Of the 26 competitions CD Guadalajara has won in its history, six arrived after Vergara purchased the club in 2002. While CD Guadalajara’s results have been mixed on a year-by-year basis since Vergara took over, the club has continued to develop talented players, most notably Javier “Chicharito” Hernández, Mexico’s top all-time scorer, who came through Guadalajara before being sold to Manchester United in 2010 for almost $8 million. The current Mexico men’s national team player pool includes six Guadalajara players: goalkeeper Raúl Gudiño, defenders Gilberto Sepúlveda and Hiram Mier, midfielder Isaác Brizuela, and forwards Alexis Vega and Alan Pulido.
CD Guadalajara posted the message “Thank you, Jorge” on its official Twitter account Friday after Vergara’s family announced his death.
El Club Deportivo Guadalajara lamenta profundamente el fallecimiento de Don Jorge Vergara.
Líder, innovador, inspirador y enorme ser humano. Tu legado vivirá siempre en el corazón de millones de mexicanos. pic.twitter.com/KZiVht0Xvm
— CHIVAS (@Chivas) November 15, 2019
Vergara’s business acumen included selling real estate, founding the health product company Grupo OmniLife and starting a production company with film director Alfonso Cuaron. He expanded his interest in soccer to the U.S. in July, 2004 when he announced his intention to launch CD Chivas USA in MLS with Antonio Cue.
But Chivas USA’s time in MLS was relatively short-lived and marred by limited successes on the field and turbulent management.
The club went 4-22-6 and finished last in the Western Conference in its inaugural season in 2005. Chivas bounced back in 2006 and clinched a playoff berth under current Los Angeles FC coach Bob Bradley and made the post-season for each of the next three years, but never made it past the Western Conference semifinals.
Chivas USA failed to finish higher than seventh in its final five years of existence, eventually folding in 2017 – three years after MLS purchased the franchise from Vergara. Average attendance at Chivas USA home games in 2017 hovered just over 7,000.
The defunct club’s legacy remains alive in a handful of former players and coaches.

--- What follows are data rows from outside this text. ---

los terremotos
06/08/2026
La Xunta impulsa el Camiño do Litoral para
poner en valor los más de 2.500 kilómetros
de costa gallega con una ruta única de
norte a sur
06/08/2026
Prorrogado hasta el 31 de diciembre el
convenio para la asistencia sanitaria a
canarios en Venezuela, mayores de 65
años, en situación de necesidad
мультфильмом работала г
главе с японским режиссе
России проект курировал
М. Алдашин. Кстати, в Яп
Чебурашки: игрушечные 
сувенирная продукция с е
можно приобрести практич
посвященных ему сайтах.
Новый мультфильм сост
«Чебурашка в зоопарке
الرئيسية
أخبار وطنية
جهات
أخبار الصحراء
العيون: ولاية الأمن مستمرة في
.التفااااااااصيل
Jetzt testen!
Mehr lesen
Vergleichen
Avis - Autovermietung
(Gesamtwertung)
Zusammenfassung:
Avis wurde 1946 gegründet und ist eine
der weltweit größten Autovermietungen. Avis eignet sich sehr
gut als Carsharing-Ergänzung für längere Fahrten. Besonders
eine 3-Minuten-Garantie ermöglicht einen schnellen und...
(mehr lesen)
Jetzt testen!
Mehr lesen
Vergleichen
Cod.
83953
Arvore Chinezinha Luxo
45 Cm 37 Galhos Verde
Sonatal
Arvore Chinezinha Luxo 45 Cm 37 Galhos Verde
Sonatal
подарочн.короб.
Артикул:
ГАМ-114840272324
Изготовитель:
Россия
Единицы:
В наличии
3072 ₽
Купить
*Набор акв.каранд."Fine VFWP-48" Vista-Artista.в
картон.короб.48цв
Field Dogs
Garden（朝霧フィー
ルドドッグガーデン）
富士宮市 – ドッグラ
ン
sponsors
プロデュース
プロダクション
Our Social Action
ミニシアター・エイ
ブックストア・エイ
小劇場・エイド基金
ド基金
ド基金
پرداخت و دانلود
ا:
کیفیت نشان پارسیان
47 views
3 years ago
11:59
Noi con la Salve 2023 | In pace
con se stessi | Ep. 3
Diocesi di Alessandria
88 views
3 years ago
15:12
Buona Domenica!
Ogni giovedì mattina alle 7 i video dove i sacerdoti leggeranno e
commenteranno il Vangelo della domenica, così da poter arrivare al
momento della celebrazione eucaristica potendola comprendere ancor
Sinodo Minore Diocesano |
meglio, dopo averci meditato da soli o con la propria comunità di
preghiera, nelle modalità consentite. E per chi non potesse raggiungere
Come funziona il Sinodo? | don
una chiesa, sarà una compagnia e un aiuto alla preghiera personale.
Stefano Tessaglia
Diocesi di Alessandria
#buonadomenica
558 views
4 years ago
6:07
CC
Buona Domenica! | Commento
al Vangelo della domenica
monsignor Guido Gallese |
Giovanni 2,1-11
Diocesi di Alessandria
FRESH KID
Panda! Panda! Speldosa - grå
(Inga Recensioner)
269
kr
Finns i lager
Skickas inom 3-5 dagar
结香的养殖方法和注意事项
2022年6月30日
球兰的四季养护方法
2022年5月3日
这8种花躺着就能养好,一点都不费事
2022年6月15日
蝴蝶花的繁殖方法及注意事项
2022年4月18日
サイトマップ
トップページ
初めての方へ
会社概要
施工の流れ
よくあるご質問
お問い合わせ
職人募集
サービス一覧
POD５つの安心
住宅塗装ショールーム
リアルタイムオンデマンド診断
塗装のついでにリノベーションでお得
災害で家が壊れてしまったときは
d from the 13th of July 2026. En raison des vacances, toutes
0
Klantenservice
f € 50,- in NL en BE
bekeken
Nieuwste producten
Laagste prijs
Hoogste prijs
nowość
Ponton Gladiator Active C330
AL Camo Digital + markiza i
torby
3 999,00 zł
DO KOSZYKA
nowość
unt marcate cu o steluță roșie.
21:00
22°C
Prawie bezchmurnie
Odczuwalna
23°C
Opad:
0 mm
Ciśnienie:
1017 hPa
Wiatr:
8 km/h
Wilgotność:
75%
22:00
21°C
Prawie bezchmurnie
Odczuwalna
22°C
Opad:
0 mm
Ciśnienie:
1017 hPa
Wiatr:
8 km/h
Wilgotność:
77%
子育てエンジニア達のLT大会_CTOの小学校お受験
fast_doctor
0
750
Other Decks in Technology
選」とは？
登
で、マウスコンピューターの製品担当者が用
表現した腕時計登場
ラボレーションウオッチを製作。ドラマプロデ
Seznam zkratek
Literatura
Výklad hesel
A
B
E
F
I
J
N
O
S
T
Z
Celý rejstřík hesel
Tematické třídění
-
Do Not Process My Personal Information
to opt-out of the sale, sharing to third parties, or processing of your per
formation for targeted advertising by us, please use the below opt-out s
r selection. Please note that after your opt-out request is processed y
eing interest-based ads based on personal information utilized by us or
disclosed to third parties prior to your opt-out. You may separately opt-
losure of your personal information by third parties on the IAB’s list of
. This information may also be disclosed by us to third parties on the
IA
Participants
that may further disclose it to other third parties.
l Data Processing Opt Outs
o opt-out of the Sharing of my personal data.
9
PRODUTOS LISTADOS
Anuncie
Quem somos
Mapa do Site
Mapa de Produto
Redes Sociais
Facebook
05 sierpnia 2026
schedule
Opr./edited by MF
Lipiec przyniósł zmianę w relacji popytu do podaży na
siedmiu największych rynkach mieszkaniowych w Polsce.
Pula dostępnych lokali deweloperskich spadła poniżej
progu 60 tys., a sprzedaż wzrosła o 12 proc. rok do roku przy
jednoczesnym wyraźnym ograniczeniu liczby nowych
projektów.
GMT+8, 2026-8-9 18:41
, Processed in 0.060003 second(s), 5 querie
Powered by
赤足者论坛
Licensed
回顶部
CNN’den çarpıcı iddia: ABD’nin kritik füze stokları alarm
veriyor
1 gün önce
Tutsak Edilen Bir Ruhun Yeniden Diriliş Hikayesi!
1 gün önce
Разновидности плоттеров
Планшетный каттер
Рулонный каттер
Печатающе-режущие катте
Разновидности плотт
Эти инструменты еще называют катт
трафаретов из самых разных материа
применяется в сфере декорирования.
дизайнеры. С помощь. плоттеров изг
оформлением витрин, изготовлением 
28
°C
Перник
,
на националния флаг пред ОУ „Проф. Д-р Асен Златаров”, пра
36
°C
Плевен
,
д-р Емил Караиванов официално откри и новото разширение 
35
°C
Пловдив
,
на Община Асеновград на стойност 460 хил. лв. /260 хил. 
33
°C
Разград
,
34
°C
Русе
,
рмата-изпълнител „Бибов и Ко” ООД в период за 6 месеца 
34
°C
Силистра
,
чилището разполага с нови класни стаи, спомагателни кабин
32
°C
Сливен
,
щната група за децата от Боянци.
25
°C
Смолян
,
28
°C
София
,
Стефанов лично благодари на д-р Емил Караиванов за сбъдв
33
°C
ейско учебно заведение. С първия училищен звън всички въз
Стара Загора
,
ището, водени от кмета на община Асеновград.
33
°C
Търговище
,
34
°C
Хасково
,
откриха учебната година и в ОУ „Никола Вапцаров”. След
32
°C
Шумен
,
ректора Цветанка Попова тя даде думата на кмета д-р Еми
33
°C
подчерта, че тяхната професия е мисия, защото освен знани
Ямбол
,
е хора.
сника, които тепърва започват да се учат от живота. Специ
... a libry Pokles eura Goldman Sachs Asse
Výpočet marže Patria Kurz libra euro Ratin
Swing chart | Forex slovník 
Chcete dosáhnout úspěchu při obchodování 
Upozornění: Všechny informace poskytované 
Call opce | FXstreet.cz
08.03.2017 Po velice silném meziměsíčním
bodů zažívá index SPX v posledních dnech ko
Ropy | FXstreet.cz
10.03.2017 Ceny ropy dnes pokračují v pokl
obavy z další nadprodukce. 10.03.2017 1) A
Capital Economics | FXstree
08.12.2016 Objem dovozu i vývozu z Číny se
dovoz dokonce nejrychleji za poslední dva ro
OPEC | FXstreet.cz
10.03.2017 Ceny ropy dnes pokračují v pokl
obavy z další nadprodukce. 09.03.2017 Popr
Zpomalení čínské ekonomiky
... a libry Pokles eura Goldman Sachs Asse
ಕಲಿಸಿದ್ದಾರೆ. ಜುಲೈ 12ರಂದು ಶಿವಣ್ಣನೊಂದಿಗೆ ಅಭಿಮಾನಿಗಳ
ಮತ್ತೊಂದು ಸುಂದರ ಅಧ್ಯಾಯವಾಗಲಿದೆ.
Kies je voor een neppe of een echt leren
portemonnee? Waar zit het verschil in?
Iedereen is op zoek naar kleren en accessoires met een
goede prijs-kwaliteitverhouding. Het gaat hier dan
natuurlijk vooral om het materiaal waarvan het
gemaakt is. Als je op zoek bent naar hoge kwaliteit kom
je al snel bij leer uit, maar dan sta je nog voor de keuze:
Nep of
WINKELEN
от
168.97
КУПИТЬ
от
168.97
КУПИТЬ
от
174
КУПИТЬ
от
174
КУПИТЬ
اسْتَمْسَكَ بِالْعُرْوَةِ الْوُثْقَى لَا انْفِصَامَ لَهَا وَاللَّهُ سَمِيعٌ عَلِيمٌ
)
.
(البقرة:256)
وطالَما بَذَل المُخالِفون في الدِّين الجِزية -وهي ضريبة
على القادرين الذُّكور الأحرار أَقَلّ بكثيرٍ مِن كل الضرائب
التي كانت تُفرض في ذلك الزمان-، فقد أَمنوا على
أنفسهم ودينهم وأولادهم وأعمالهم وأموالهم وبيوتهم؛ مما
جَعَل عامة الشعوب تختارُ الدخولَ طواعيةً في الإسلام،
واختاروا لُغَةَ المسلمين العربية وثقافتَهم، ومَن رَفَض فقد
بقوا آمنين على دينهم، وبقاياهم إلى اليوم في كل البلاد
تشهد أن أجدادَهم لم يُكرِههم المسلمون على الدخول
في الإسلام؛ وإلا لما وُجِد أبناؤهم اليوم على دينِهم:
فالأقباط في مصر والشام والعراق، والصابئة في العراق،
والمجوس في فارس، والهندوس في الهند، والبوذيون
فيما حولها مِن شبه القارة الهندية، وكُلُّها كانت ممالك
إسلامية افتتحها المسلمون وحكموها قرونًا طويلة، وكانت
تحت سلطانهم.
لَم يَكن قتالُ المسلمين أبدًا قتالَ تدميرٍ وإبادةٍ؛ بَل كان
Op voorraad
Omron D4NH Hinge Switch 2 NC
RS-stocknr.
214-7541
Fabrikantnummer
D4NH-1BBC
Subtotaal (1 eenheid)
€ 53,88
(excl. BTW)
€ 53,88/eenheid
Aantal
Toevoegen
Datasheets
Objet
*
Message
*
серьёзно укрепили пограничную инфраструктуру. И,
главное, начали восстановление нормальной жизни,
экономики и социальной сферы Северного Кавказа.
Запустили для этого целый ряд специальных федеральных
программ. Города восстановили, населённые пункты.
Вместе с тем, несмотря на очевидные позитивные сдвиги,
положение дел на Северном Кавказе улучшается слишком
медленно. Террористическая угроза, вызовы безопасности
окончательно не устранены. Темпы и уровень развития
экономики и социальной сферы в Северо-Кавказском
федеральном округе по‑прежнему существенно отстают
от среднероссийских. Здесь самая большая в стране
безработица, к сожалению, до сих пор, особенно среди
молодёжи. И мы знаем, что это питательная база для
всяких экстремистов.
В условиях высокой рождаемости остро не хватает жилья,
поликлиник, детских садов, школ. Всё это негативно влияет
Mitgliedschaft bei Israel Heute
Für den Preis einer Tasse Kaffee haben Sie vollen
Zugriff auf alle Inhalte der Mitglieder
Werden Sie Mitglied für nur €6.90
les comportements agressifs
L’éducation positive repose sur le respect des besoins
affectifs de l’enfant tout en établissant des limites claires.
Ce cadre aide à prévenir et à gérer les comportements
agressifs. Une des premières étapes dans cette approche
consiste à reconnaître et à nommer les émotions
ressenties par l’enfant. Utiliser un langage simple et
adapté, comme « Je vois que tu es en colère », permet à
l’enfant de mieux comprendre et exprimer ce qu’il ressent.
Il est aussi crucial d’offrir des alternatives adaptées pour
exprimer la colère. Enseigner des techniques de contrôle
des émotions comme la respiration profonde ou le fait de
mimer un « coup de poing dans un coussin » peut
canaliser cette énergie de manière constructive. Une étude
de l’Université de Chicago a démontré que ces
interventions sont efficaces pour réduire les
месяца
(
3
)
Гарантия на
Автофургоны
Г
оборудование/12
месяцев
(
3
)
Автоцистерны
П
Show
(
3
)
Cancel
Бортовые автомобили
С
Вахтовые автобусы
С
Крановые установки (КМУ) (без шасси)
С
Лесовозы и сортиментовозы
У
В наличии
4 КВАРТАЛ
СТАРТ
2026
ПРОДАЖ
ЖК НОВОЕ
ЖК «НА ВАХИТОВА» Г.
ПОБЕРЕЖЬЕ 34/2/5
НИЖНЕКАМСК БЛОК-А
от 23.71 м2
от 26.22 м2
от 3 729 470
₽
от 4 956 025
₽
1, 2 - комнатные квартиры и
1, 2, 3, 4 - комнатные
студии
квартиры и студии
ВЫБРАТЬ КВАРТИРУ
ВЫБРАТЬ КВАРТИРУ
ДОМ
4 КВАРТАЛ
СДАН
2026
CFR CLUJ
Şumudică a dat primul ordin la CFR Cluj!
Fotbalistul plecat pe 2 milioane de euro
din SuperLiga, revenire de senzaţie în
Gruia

Former Chivas USA players include Orlando City SC midfielder Sacha Kljestan, Houston Dynamo midfielder Tommy McNamara, New England Revolution forward Juan Agudelo and Atlanta United goalkeeper Brad Guzan.
Bradley is likely the best-known former Chivas USA coach, though current Toronto FC assistant coach Dan Calichman and New York Red Bulls goalkeeper coach Preston Burpo also previously represented Chivas USA.
Calichman filed a discrimination lawsuit against Chivas USA in 2013 alleging that he and former assistant coach Ted Chronopoulos faced discrimination because they were not Latino. Their lawsuit quoted Vergara, who is alleged to have said, “If you don’t speak Spanish, you can go work for [rival MLS club the Los Angeles] Galaxy, unless you speak Chinese, which is not even a language.”
The lawsuit was resolved in 2014, just before MLS purchased Chivas USA from Vergara. MLS said it had longterm plans for two Los Angeles-based clubs after it purchased Chivas USA and awarded the city with a new expansion team – now LAFC – three days after Chivas USA officially dissolved, on October 30, 2014.